The mathematics of the game quickly become daunting for a player who begins in such a hole, even if Utley's start is merely a slump and not a new reality. He would have to hit .330 over the next 40 games or so just to get to an average of .250 by midseason. Is that likely? Is it even possible? The question is not just who Chase Utley is right now, but who he will be by the end of the year and, more important for the Phillies, who he will be next season and beyond.

If it is shocking that Utley's performance might have rolled off the table this quickly, it is only because he has been such a constant for a decade. He never changes, not even his expression. It was a given that watching Ryan Howard flail around this season would be painful, but Utley, particularly after a strong spring training, was supposed to act as a familiar bridge from yesterday to tomorrow. So far, not so much.

The shock isn't that a 36-year-old would have diminishing production. In fact, Utley was trending that way last season, hitting .235 in the second half after earning an all-star selection with a .293 first half of the year. The shock is just how stark the numbers are at the moment. According to FanGraphs, the percentage of hard-hit balls by Utley is less than half what it was in 2014. Balls that once got through for base hits are now being corralled in the infield.

Well, what to do? There is no indication the Phillies are going to do anything in the short term, and they shouldn't. It isn't as if there is some hot, young prospect pushing Utley from behind.

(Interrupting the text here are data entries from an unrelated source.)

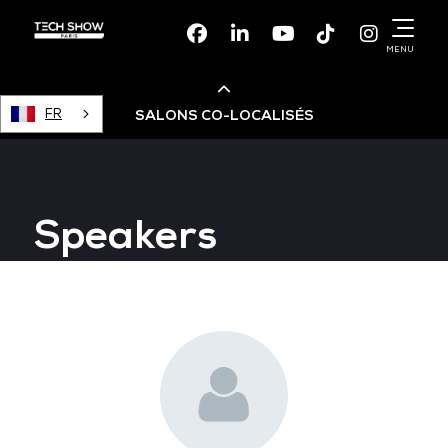
Facebook
Linkedin
Youtube
TikTok
Instagr
MENU
FR
SALONS CO-LOCALISÉS
Cloud & AI Infrastructure
Speakers
Devops Live
Cloud & Cyber Security
Data & AI Leaders Summit
Data Centre World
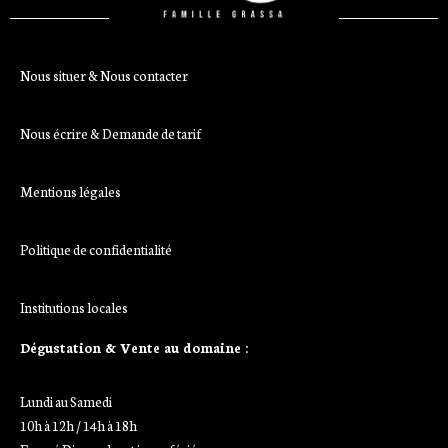
Nous situer & Nous contacter
Nous écrire & Demande de tarif
Mentions légales
Politique de confidentialité
Institutions locales
Dégustation & Vente au domaine :
Lundi au Samedi
10h à 12h / 14h à 18h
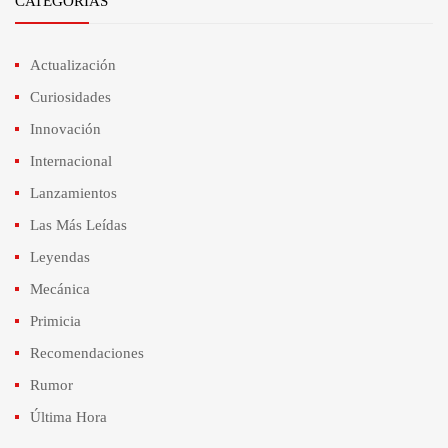
CATEGORÍAS
Actualización
Curiosidades
Innovación
Internacional
Lanzamientos
Las Más Leídas
Leyendas
Mecánica
Primicia
Recomendaciones
Rumor
Última Hora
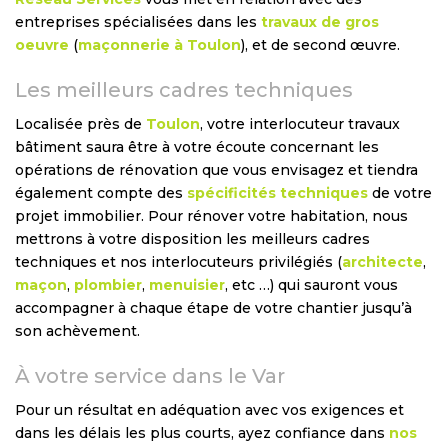
entreprises spécialisées dans les
travaux de gros
oeuvre
(
maçonnerie à Toulon
), et de second œuvre.
Les meilleurs cadres techniques
Localisée près de
Toulon
, votre interlocuteur travaux
bâtiment saura être à votre écoute concernant les
opérations de rénovation que vous envisagez et tiendra
également compte des
spécificités techniques
de votre
projet immobilier. Pour rénover votre habitation, nous
mettrons à votre disposition les meilleurs cadres
techniques et nos interlocuteurs privilégiés (
architecte
,
maçon
,
plombier
,
menuisier
, etc …) qui sauront vous
accompagner à chaque étape de votre chantier jusqu’à
son achèvement.
À votre service dans le Var
Pour un résultat en adéquation avec vos exigences et
dans les délais les plus courts, ayez confiance dans
nos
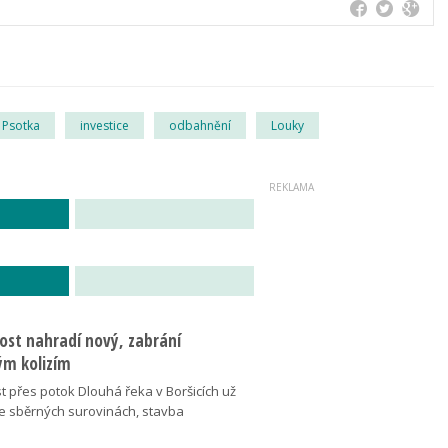
 Psotka
investice
odbahnění
Louky
ost nahradí nový, zabrání
m kolizím
t přes potok Dlouhá řeka v Boršicích už
ve sběrných surovinách, stavba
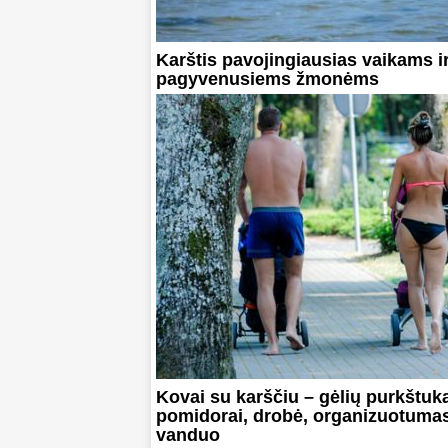
Karštis pavojingiausias vaikams i
pagyvenusiems žmonėms
Kovai su karščiu – gėlių purkštuka
pomidorai, drobė, organizuotumas
vanduo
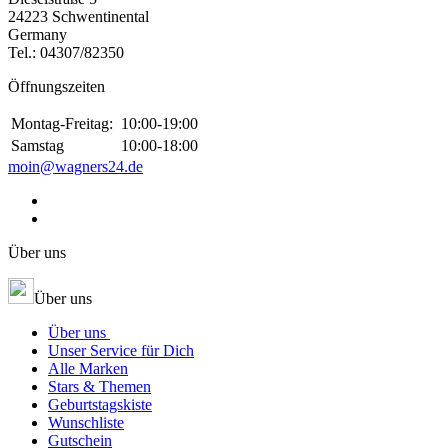
24223 Schwentinental
Germany
Tel.:
04307/82350
Öffnungszeiten
Montag-Freitag:
10:00-19:00
Samstag
10:00-18:00
moin@wagners24.de
Über uns
Über uns
Über uns
Unser Service für Dich
Alle Marken
Stars & Themen
Geburtstagskiste
Wunschliste
Gutschein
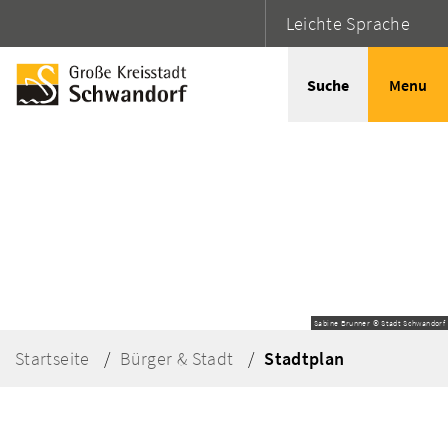
Leichte Sprache
Suche
Menu
Sabine Brunner © Stadt Schwandorf
Startseite
Bürger & Stadt
Stadtplan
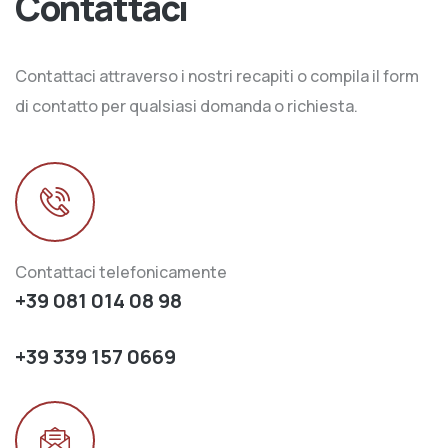
Contattaci
Contattaci attraverso i nostri recapiti o compila il form
di contatto per qualsiasi domanda o richiesta.
Contattaci telefonicamente
+39 081 014 08 98
+39 339 157 0669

Of the five players who have split time at second base in Reading and Lehigh Valley, none is younger than 27.

In the long term, however, particularly as the franchise tries to get out from under the long shadow of 2008, there is a difficult and potentially unpopular decision to make. Utley is in the last guaranteed year of his contract. He will get another season, at $15 million, if he has 500 plate appearances this year. (It is the first of three identical vesting options which, if met, would tie Utley to the Phillies through the 2018 season, which ends two months before his 40th birthday.)

It is hard to imagine the Phillies taking him out of the lineup for an extended period, but it has to happen sometime. Otherwise, Utley will continue to stoically march to the plate all of this season and for three seasons after that. The man has stood without flinching and been hit by a pitch 171 times in his career. He can withstand a lot.

The question is how much of Chase Utley can the Phils withstand if he is Chase Utley only in the pages of the record book. The question, unless something changes soon, will only get louder. A batting average of .103 in May is pretty loud, as it is.